■ **Directions for this task**: Which lines below contain the word "استرليني"? Copy each one.

[Task inputs — start]

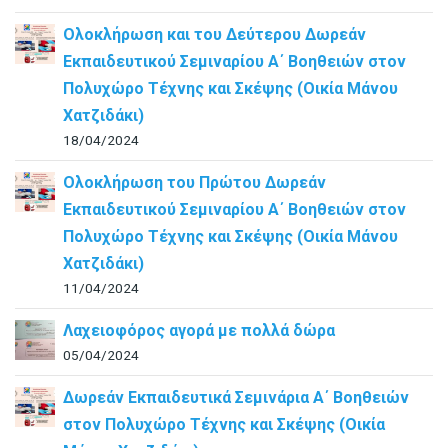
Ολοκλήρωση και του Δεύτερου Δωρεάν
Εκπαιδευτικού Σεμιναρίου Α΄ Βοηθειών στον
Πολυχώρο Τέχνης και Σκέψης (Οικία Μάνου
Χατζιδάκι)
18/04/2024
Ολοκλήρωση του Πρώτου Δωρεάν
Εκπαιδευτικού Σεμιναρίου Α΄ Βοηθειών στον
Πολυχώρο Τέχνης και Σκέψης (Οικία Μάνου
Χατζιδάκι)
11/04/2024
Λαχειοφόρος αγορά με πολλά δώρα
05/04/2024
Δωρεάν Εκπαιδευτικά Σεμινάρια Α΄ Βοηθειών
στον Πολυχώρο Τέχνης και Σκέψης (Οικία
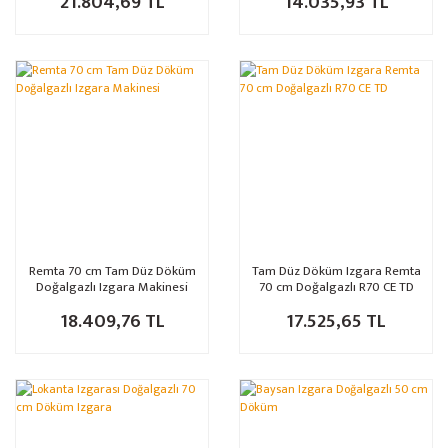
21.804,69 TL
14.035,93 TL
Remta 70 cm Tam Düz Döküm
Tam Düz Döküm Izgara Remta
Doğalgazlı Izgara Makinesi
70 cm Doğalgazlı R70 CE TD
18.409,76 TL
17.525,65 TL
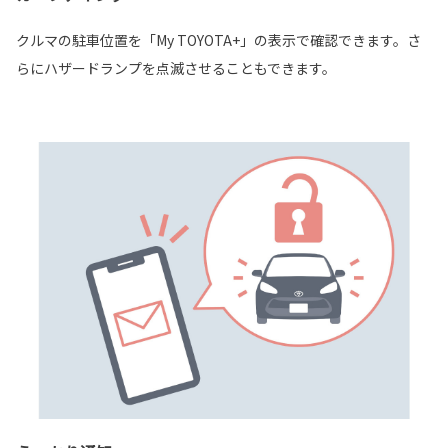
クルマの駐車位置を「My TOYOTA+」の表示で確認できます。さ
らにハザードランプを点滅させることもできます。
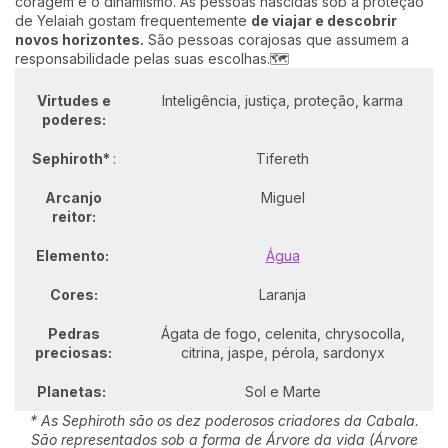
coragem e o dinamismo. As pessoas nascidas sob a proteção
de Yelaiah gostam frequentemente
de viajar e descobrir
novos horizontes.
São pessoas corajosas que assumem a
responsabilidade pelas suas escolhas.🗺️
Virtudes e
Inteligência, justiça, proteção, karma
poderes:
Sephiroth*
:
Tifereth
Arcanjo
Miguel
reitor:
Elemento:
Água
Cores:
Laranja
Pedras
Ágata de fogo, celenita, chrysocolla,
preciosas:
citrina, jaspe, pérola, sardonyx
Planetas:
Sol e Marte
* As Sephiroth são os dez poderosos criadores da Cabala.
São representados sob a forma de Árvore da vida (Árvore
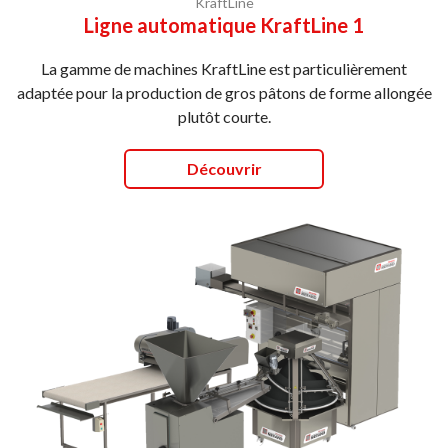
KraftLine
Ligne automatique KraftLine 1
La gamme de machines KraftLine est particulièrement
adaptée pour la production de gros pâtons de forme allongée
plutôt courte.
Découvrir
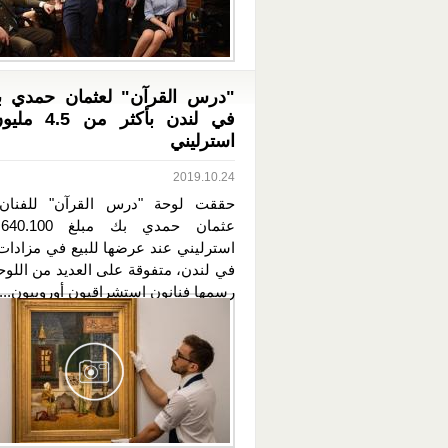
"درس القرآن" لعثمان حمدي بك
في لندن بأكثر م
استرليني
2019.10.24
حققت لوحة "درس القرآن" للفنان 
استرليني عند عرضها للبيع في مزادات
في لندن، متفوقة على العديد من اللوح
رسمها فنانون استشراقيون أوروبيون...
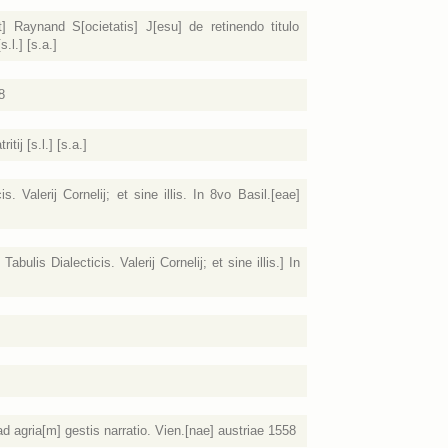
] Raynand S[ocietatis] J[esu] de retinendo titulo
.l.] [s.a.]
8
ij [s.l.] [s.a.]
. Valerij Cornelij; et sine illis. In 8vo Basil.[eae]
abulis Dialecticis. Valerij Cornelij; et sine illis.] In
agria[m] gestis narratio. Vien.[nae] austriae 1558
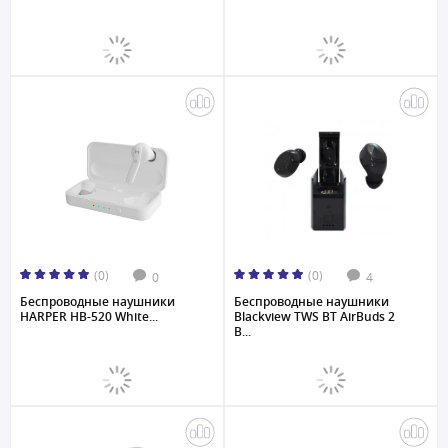
(0)
(0)
0
4
Беспроводные наушники
Беспроводные наушники
HARPER HB-520 White...
Blackview TWS BT AirBuds 2
B...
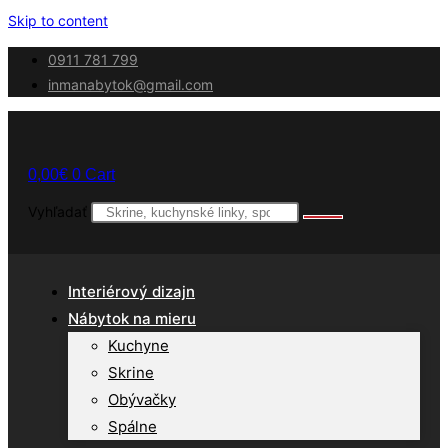
Skip to content
0911 781 799
inmanabytok@gmail.com
0,00
€
0
Cart
Vyhľadať
Interiérový dizajn
Nábytok na mieru
Kuchyne
Skrine
Obývačky
Spálne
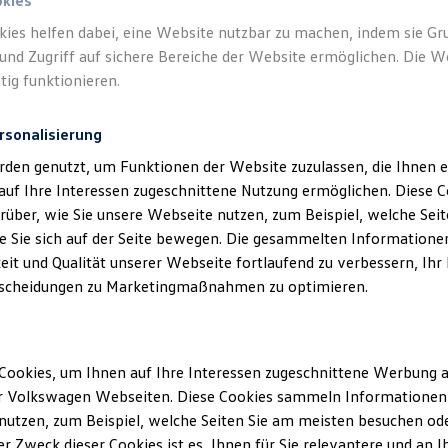
okies
kies helfen dabei, eine Website nutzbar zu machen, indem sie G
und Zugriff auf sichere Bereiche der Website ermöglichen. Die W
tig funktionieren.
rsonalisierung
rden genutzt, um Funktionen der Website zuzulassen, die Ihnen e
auf Ihre Interessen zugeschnittene Nutzung ermöglichen. Diese
über, wie Sie unsere Webseite nutzen, zum Beispiel, welche Sei
 Sie sich auf der Seite bewegen. Die gesammelten Informationen
eit und Qualität unserer Webseite fortlaufend zu verbessern, Ihr
scheidungen zu Marketingmaßnahmen zu optimieren.
Cookies, um Ihnen auf Ihre Interessen zugeschnittene Werbung a
r Volkswagen Webseiten. Diese Cookies sammeln Informationen 
utzen, zum Beispiel, welche Seiten Sie am meisten besuchen oder
r Zweck dieser Cookies ist es, Ihnen für Sie relevantere und an I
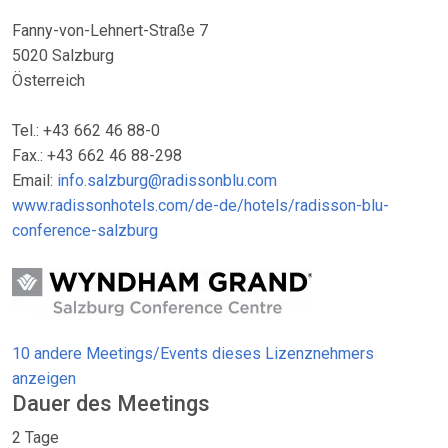
Fanny-von-Lehnert-Straße 7
5020 Salzburg
Österreich
Tel.: +43 662 46 88-0
Fax.: +43 662 46 88-298
Email:
info.salzburg@radissonblu.com
www.radissonhotels.com/de-de/hotels/radisson-blu-
conference-salzburg
10 andere Meetings/Events dieses Lizenznehmers
anzeigen
Dauer des Meetings
2 Tage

[Task inputs — finish]

■ **Task solution**:
استرليني
استرليني عند عرضها للبيع في مزادات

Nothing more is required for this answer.